Contre l’impérialisme, contre le fascisme moderne, lutter, organiser et construire le parti

Nous avons reçu cette déclaration en provenance de nos camarades du Parti communiste maoïste de France, du Parti communiste maoïste d’Italie et du Parti communiste maoïste (Turquie et Kurdistan du Nord), émise à l’occasion de la journée internationale des travailleurs et travailleuses.
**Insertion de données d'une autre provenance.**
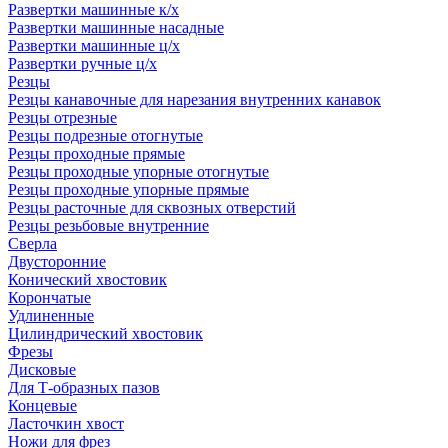
Развертки машинные к/х
Развертки машинные насадные
Развертки машинные ц/х
Развертки ручные ц/х
Резцы
Резцы канавочные для нарезания внутренних канавок
Резцы отрезные
Резцы подрезные отогнутые
Резцы проходные прямые
Резцы проходные упорные отогнутые
Резцы проходные упорные прямые
Резцы расточные для сквозных отверстий
Резцы резьбовые внутренние
Сверла
Двусторонние
Конический хвостовик
Корончатые
Удлиненные
Цилиндрический хвостовик
Фрезы
Дисковые
Для Т-образных пазов
Концевые
Ласточкин хвост
Ножи для фрез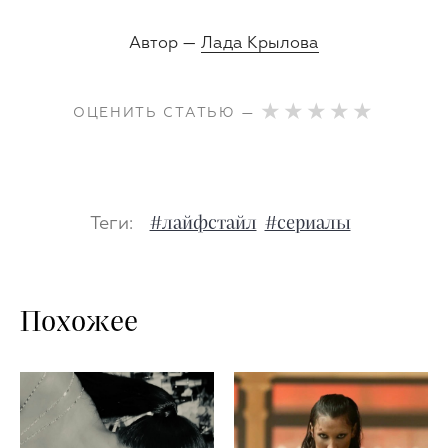
Автор —
Лада Крылова
ОЦЕНИТЬ СТАТЬЮ —
Теги:
#лайфстайл
#сериалы
Похожее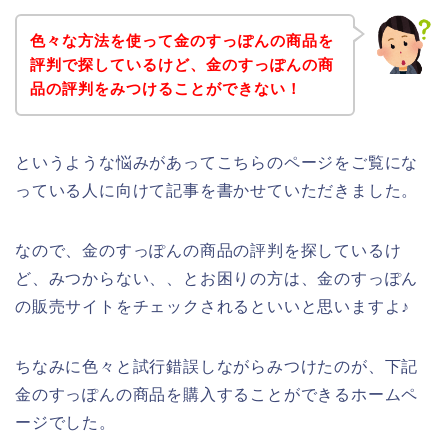
色々な方法を使って金のすっぽんの商品を
評判で探しているけど、金のすっぽんの商
品の評判をみつけることができない！
というような悩みがあってこちらのページをご覧にな
っている人に向けて記事を書かせていただきました。
なので、金のすっぽんの商品の評判を探しているけ
ど、みつからない、、とお困りの方は、金のすっぽん
の販売サイトをチェックされるといいと思いますよ♪
ちなみに色々と試行錯誤しながらみつけたのが、下記
金のすっぽんの商品を購入することができるホームペ
ージでした。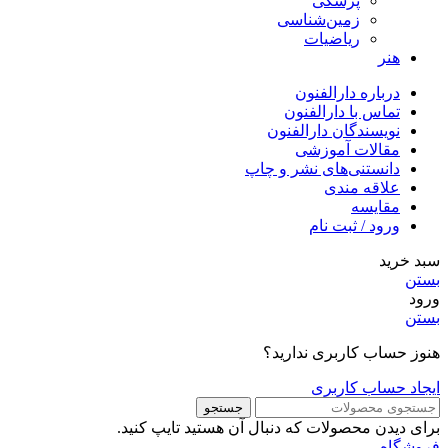
پزشکی
زمین‌شناسی
ریاضیات
هنر
درباره دارالفنون
تماس با دارالفنون
نویسندگان دارالفنون
مقالات آموزشی
دانستنی‌های نشر و چاپ
علاقه مندی
مقایسه
ورود / ثبت نام
سبد خرید
بستن
ورود
بستن
هنوز حساب کاربری ندارید؟
ایجاد حساب کاربری
جستجو
برای دیدن محصولات که دنبال آن هستید تایپ کنید.
فروشگاه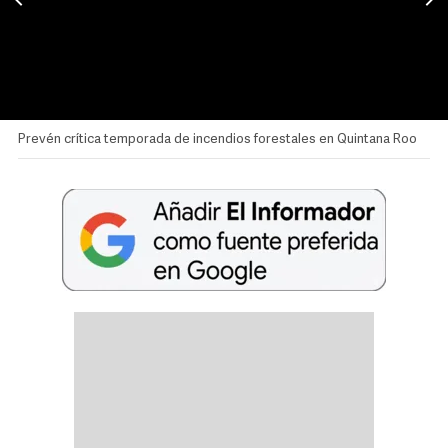
Prevén crítica temporada de incendios forestales en Quintana Roo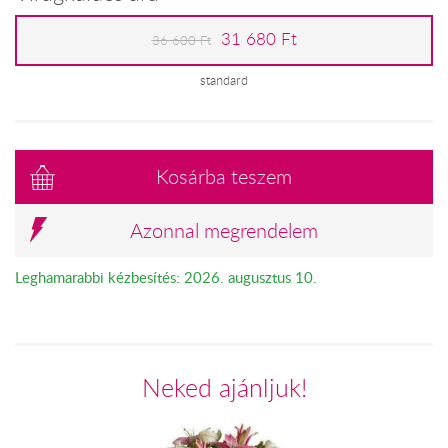
31 680 Ft
36 600 Ft
standard
Kosárba teszem
Azonnal megrendelem
Leghamarabbi kézbesítés: 2026. augusztus 10.
Neked ajánljuk!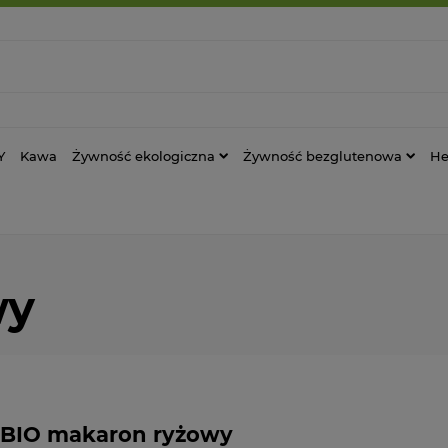
Y
Kawa
Żywność ekologiczna
Żywność bezglutenowa
He
wy
BIO makaron ryżowy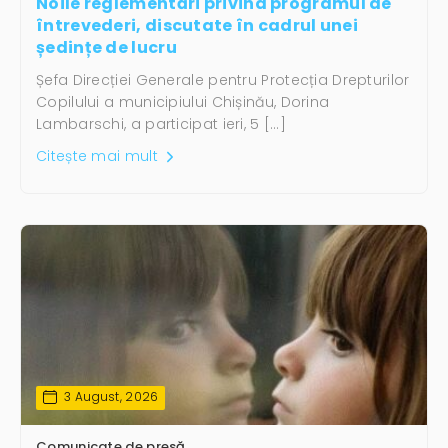
Noile reglementări privind programul de
întrevederi, discutate în cadrul unei
ședințe de lucru
Șefa Direcției Generale pentru Protecția Drepturilor
Copilului a municipiului Chișinău, Dorina
Lambarschi, a participat ieri, 5 […]
Citește mai mult
3 August, 2026
Comunicate de presă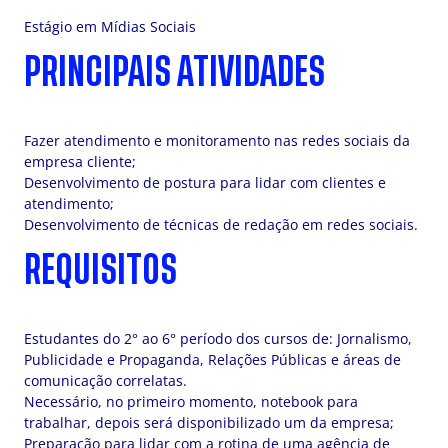
Estágio em Mídias Sociais
PRINCIPAIS ATIVIDADES
Fazer atendimento e monitoramento nas redes sociais da
empresa cliente;
Desenvolvimento de postura para lidar com clientes e
atendimento;
Desenvolvimento de técnicas de redação em redes sociais.
REQUISITOS
Estudantes do 2° ao 6° período dos cursos de: Jornalismo,
Publicidade e Propaganda, Relações Públicas e áreas de
comunicação correlatas.
Necessário, no primeiro momento, notebook para
trabalhar, depois será disponibilizado um da empresa;
Preparação para lidar com a rotina de uma agência de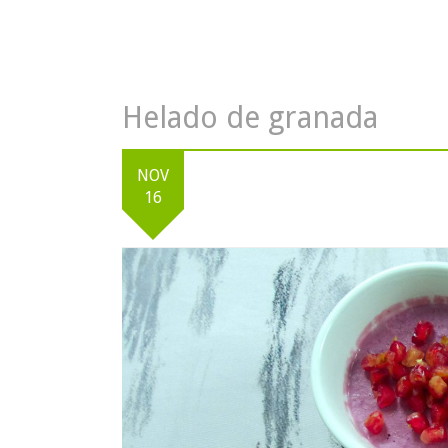
Helado de granada
NOV
16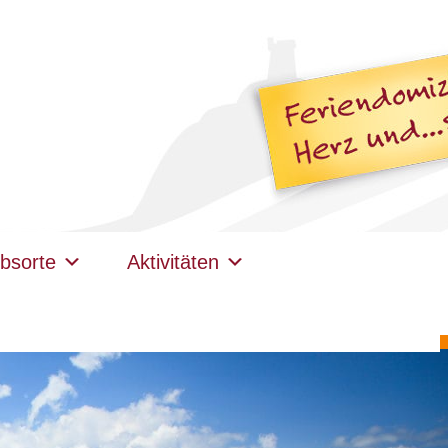
bsorte
Aktivitäten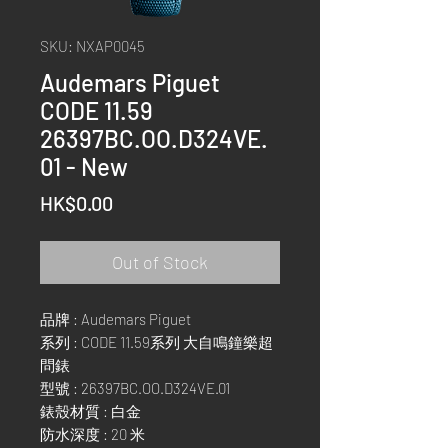
SKU: NXAP0045
Audemars Piguet
CODE 11.59
26397BC.OO.D324VE.
01 - New
Price
HK$0.00
Out of Stock
品牌 : Audemars Piguet
系列 : CODE 11.59系列 大自鳴鐘樂超
問錶
型號 : 26397BC.OO.D324VE.01
錶殼材質 : 白金
防水深度 : 20 米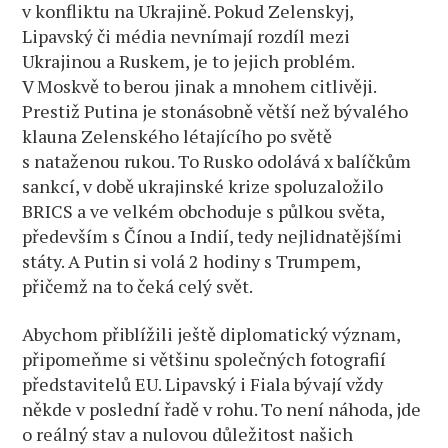
v konfliktu na Ukrajině. Pokud Zelenskyj,
Lipavský či média nevnímají rozdíl mezi
Ukrajinou a Ruskem, je to jejich problém.
V Moskvě to berou jinak a mnohem citlivěji.
Prestiž Putina je stonásobně větší než bývalého
klauna Zelenského létajícího po světě
s nataženou rukou. To Rusko odolává x balíčkům
sankcí, v době ukrajinské krize spoluzaložilo
BRICS a ve velkém obchoduje s půlkou světa,
především s Čínou a Indií, tedy nejlidnatějšími
státy. A Putin si volá 2 hodiny s Trumpem,
přičemž na to čeká celý svět.
Abychom přiblížili ještě diplomatický význam,
připomeňme si většinu společných fotografií
představitelů EU. Lipavský i Fiala bývají vždy
někde v poslední řadě v rohu. To není náhoda, jde
o reálný stav a nulovou důležitost našich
– Le Drapeau rouge-express

Ce 1er Mai, l’impérialisme est sur la défensive à cause de la résistance des peuples en Irak, en Afghanistan et dans le monde entier. La guerre infinie de Bush est un échec. Les guerres populaires ne se sont pas arrêtées et affrontent des situations diverses selon les pays. Au Népal, la guerre populaire est en passe de l’emporter à travers la lutte politique, comme le disent les Népalais. Au Pérou, la guerre populaire se réorganise et se poursuit. Elle avance en Inde, dans le Sud asiatique avec la constitution de nouveaux partis maoïstes (Bhutan, Sri Lanka, Bangladesh, etc.)

Les contradictions s’accentuent entre les impérialistes. L’Europe impérialiste cherche son unité politico-militaire pour avoir plus d’influence dans la compétition pour l’énergie, le marché, le contrôle des matières premières, et se mesurer aux nouvelles puissances émergentes, l’Inde, la Chine, pays où se développe la lutte de classes.
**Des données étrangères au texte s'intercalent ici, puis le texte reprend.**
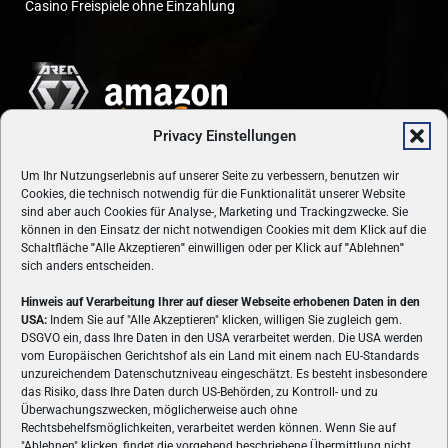
Casino Freispiele ohne Einzahlung
Privacy Einstellungen
Um Ihr Nutzungserlebnis auf unserer Seite zu verbessern, benutzen wir
Cookies, die technisch notwendig für die Funktionalität unserer Website
sind aber auch Cookies für Analyse-, Marketing und Trackingzwecke. Sie
können in den Einsatz der nicht notwendigen Cookies mit dem Klick auf die
Schaltfläche
"
Alle Akzeptieren
"
einwilligen oder per Klick auf
"
Ablehnen
"
sich anders entscheiden.
Hinweis auf Verarbeitung Ihrer auf dieser Webseite erhobenen Daten in den
USA:
Indem Sie auf "Alle Akzeptieren" klicken, willigen Sie zugleich gem.
ÜBER UNS
DSGVO ein, dass Ihre Daten in den USA verarbeitet werden. Die USA werden
vom Europäischen Gerichtshof als ein Land mit einem nach EU-Standards
VON GAMERN, FÜR GAMER! Gamers.at ist das älteste Online-
unzureichendem Datenschutzniveau eingeschätzt. Es besteht insbesondere
Spielemagazin Österreichs und bringt täglich aktuelle News,
das Risiko, dass Ihre Daten durch US-Behörden, zu Kontroll- und zu
Reviews und Videos zu PC- und Konsolenspielen, Gaming-
Überwachungszwecken, möglicherweise auch ohne
Hardware und aus der Welt des e-Sport's.
Rechtsbehelfsmöglichkeiten, verarbeitet werden können. Wenn Sie auf
"Ablehnen" klicken, findet die vorgehend beschriebene Übermittlung nicht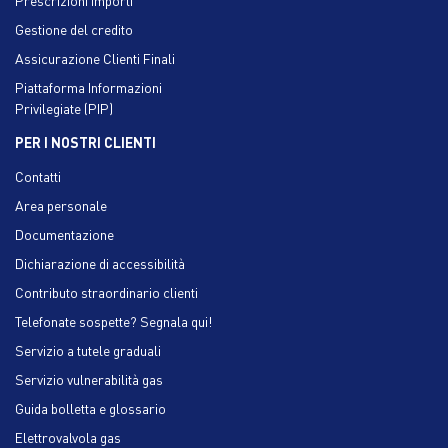
Prescrizioni importi
Gestione del credito
Assicurazione Clienti Finali
Piattaforma Informazioni
Privilegiate (PIP)
PER I NOSTRI CLIENTI
Contatti
Area personale
Documentazione
Dichiarazione di accessibilità
Contributo straordinario clienti
Telefonate sospette? Segnala qui!
Servizio a tutele graduali
Servizio vulnerabilità gas
Guida bolletta e glossario
Elettrovalvola gas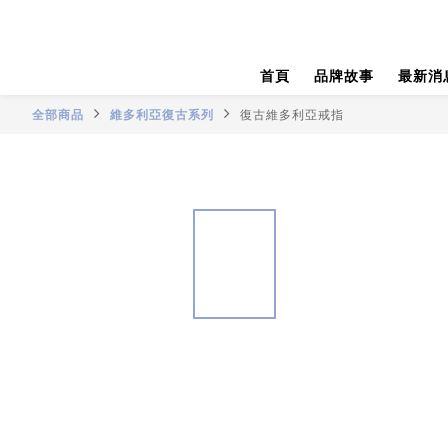
首頁
品牌故事
最新消
全部商品
維多利亞復古系列
復古維多利亞戒指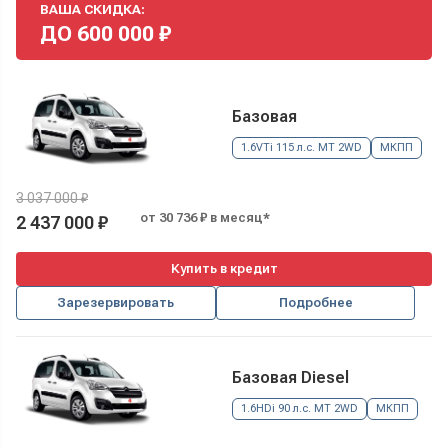
ВАША СКИДКА:
ДО
600 000
₽
Базовая
1.6VTi 115 л.с. МТ 2WD
МКПП
3 037 000 ₽
от 30 736 ₽ в месяц*
2 437 000 ₽
Купить в кредит
Зарезервировать
Подробнее
Базовая Diesel
1.6HDi 90 л.с. МТ 2WD
МКПП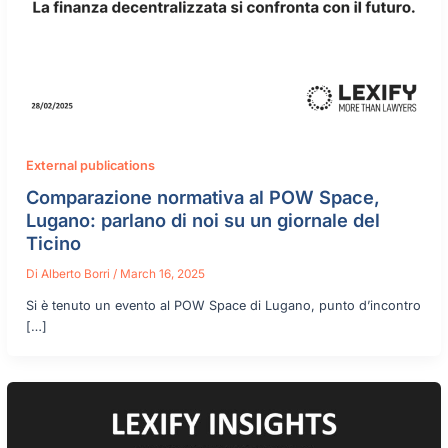
External publications
Comparazione normativa al POW Space,
Lugano: parlano di noi su un giornale del
Ticino
Di
Alberto Borri
/
March 16, 2025
Si è tenuto un evento al POW Space di Lugano, punto d’incontro
[…]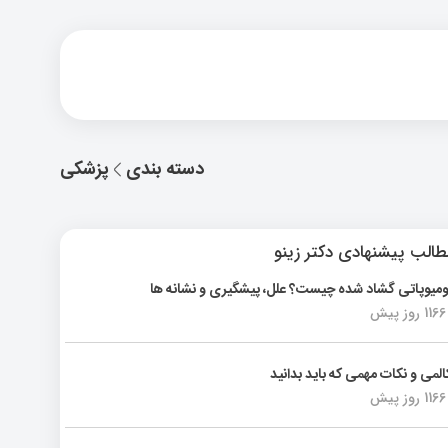
دسته بندی
پزشکی
الب پیشنهادی دکتر زینو
ومیوپاتی گشاد شده چیست؟ علل، پیشگیری و نشانه ها
1166 روز پیش
المی و نکات مهمی که باید بدانید
1166 روز پیش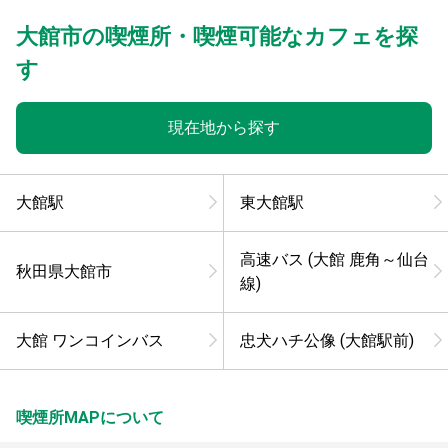
大館市の喫煙所・喫煙可能なカフェを探
す
現在地から探す
大館駅
東大館駅
高速バス (大館 鹿角～仙台
秋田県大館市
線)
大館 ワンコインバス
忠犬ハチ公像 (大館駅前)
喫煙所MAPについて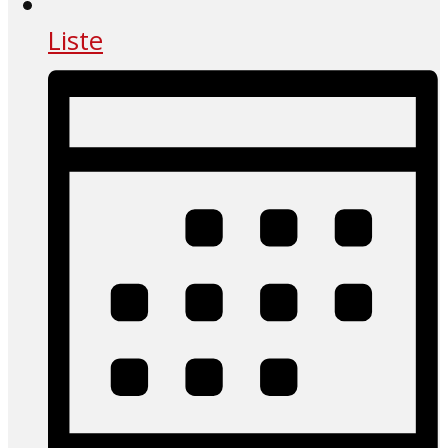
Liste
Dans les pays européens sous diverses formes l’attaque contre les conditions de vie, de travail des prolétaires, des masses populaires en général, se poursuit; le racisme, la xénophobie s’amplifient ainsi que les attaques cléricales contre les femmes; les réformes de la classe dirigeante s’attaquent aux écoles, portent des coups aux minima sociaux, aux allocations, renforcent la précarisation dans le travail et dans la vie en général. En France et en Italie se fait jour un régime développant un fascisme moderne et un État policier, dont Sarkozy est un symbole évident. L’État impérialiste développe la répression contre les luttes populaires, installe une politique sécuritaire en militarisant les quartiers et en criminalisant les forces communistes révolutionnaires.

Face à cela, les partis réformistes, les directions syndicales officielles cherchent à se faire accréditer comme des opposants, mais dans le fond, ils sont de connivence avec le gouvernement et soutiennent tous ses plans (par exemple dans les domaines de la politique économique, de la sécurité et de la répression).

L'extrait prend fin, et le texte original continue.